__WHAT YOU WILL DO__. From the line that contains "Mask each instance of esophagus." through the end of the records below, write out each line exactly as it appears, but not the pictures.

__INFORMATION__.
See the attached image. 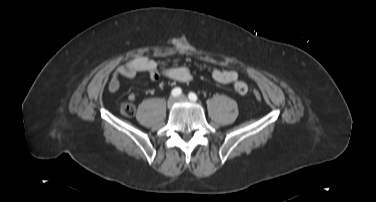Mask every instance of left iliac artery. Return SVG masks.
I'll return each mask as SVG.
<instances>
[{"mask_svg": "<svg viewBox=\"0 0 376 202\" xmlns=\"http://www.w3.org/2000/svg\"><path fill=\"white\" fill-rule=\"evenodd\" d=\"M189 99L193 102L197 101L198 100V97L195 93L193 92H190L189 95H188Z\"/></svg>", "mask_w": 376, "mask_h": 202, "instance_id": "left-iliac-artery-1", "label": "left iliac artery"}]
</instances>
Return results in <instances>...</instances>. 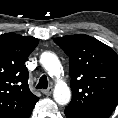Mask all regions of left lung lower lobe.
Listing matches in <instances>:
<instances>
[{"label":"left lung lower lobe","mask_w":118,"mask_h":118,"mask_svg":"<svg viewBox=\"0 0 118 118\" xmlns=\"http://www.w3.org/2000/svg\"><path fill=\"white\" fill-rule=\"evenodd\" d=\"M65 115L67 118H103V117H97V116L81 115V114H77L66 109H65Z\"/></svg>","instance_id":"0a47b994"}]
</instances>
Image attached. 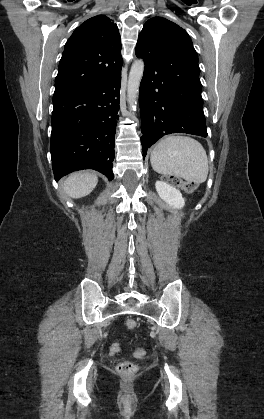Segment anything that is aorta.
<instances>
[{"mask_svg": "<svg viewBox=\"0 0 264 419\" xmlns=\"http://www.w3.org/2000/svg\"><path fill=\"white\" fill-rule=\"evenodd\" d=\"M144 72L143 60H136L131 67L128 86H127V101L130 110L135 111L137 106V99L139 93L140 82Z\"/></svg>", "mask_w": 264, "mask_h": 419, "instance_id": "obj_1", "label": "aorta"}]
</instances>
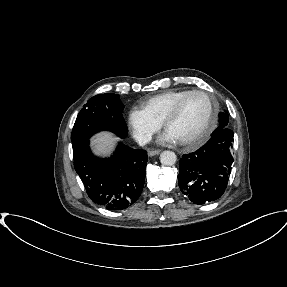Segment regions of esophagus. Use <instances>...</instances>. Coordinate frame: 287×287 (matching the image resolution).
Here are the masks:
<instances>
[{"label": "esophagus", "instance_id": "esophagus-1", "mask_svg": "<svg viewBox=\"0 0 287 287\" xmlns=\"http://www.w3.org/2000/svg\"><path fill=\"white\" fill-rule=\"evenodd\" d=\"M160 153V150H150V151H148V155L150 156V157H152V156H155V155H158Z\"/></svg>", "mask_w": 287, "mask_h": 287}]
</instances>
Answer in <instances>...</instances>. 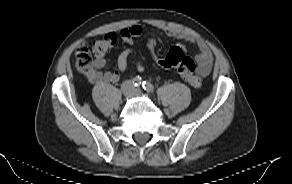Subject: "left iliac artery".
I'll return each instance as SVG.
<instances>
[{"mask_svg": "<svg viewBox=\"0 0 292 184\" xmlns=\"http://www.w3.org/2000/svg\"><path fill=\"white\" fill-rule=\"evenodd\" d=\"M142 87L145 91L149 92V93H153L154 92V86L147 82V81H143L142 82Z\"/></svg>", "mask_w": 292, "mask_h": 184, "instance_id": "left-iliac-artery-1", "label": "left iliac artery"}]
</instances>
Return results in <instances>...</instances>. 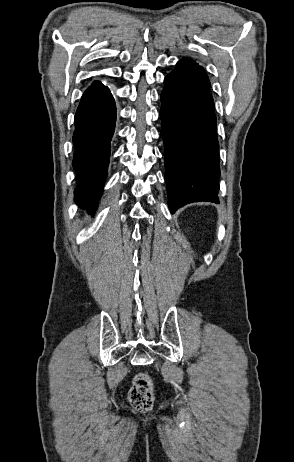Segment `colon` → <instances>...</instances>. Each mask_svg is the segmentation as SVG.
<instances>
[{
    "instance_id": "colon-1",
    "label": "colon",
    "mask_w": 294,
    "mask_h": 462,
    "mask_svg": "<svg viewBox=\"0 0 294 462\" xmlns=\"http://www.w3.org/2000/svg\"><path fill=\"white\" fill-rule=\"evenodd\" d=\"M129 401L139 411H148L153 406V383L145 373H138L129 391Z\"/></svg>"
}]
</instances>
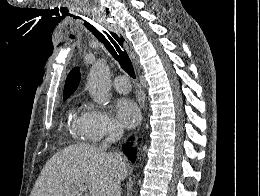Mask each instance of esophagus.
<instances>
[{
    "label": "esophagus",
    "mask_w": 260,
    "mask_h": 196,
    "mask_svg": "<svg viewBox=\"0 0 260 196\" xmlns=\"http://www.w3.org/2000/svg\"><path fill=\"white\" fill-rule=\"evenodd\" d=\"M118 31H119V33L122 34V31H121L120 29H119ZM126 49H127V51L130 53V55H131L132 58H133V57H134V54H133V52H132L131 46L128 45V44H126Z\"/></svg>",
    "instance_id": "esophagus-1"
}]
</instances>
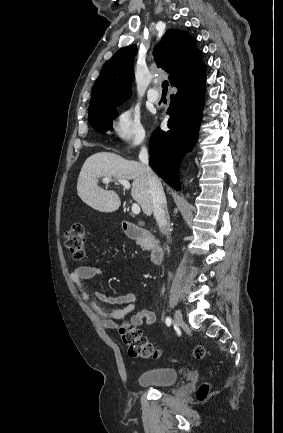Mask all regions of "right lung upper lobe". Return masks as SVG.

__RESPONSE TO THE EXERCISE__.
Mask each instance of esophagus.
<instances>
[{
    "label": "esophagus",
    "mask_w": 260,
    "mask_h": 196,
    "mask_svg": "<svg viewBox=\"0 0 260 196\" xmlns=\"http://www.w3.org/2000/svg\"><path fill=\"white\" fill-rule=\"evenodd\" d=\"M118 31H119V33L122 34V31H121L120 29H119ZM126 49H127V51L130 53V55H131L132 58H133V57H134V54H133V52H132L131 46L128 45V44H126Z\"/></svg>",
    "instance_id": "esophagus-1"
}]
</instances>
Mask all regions of "right lung upper lobe". Return masks as SVG.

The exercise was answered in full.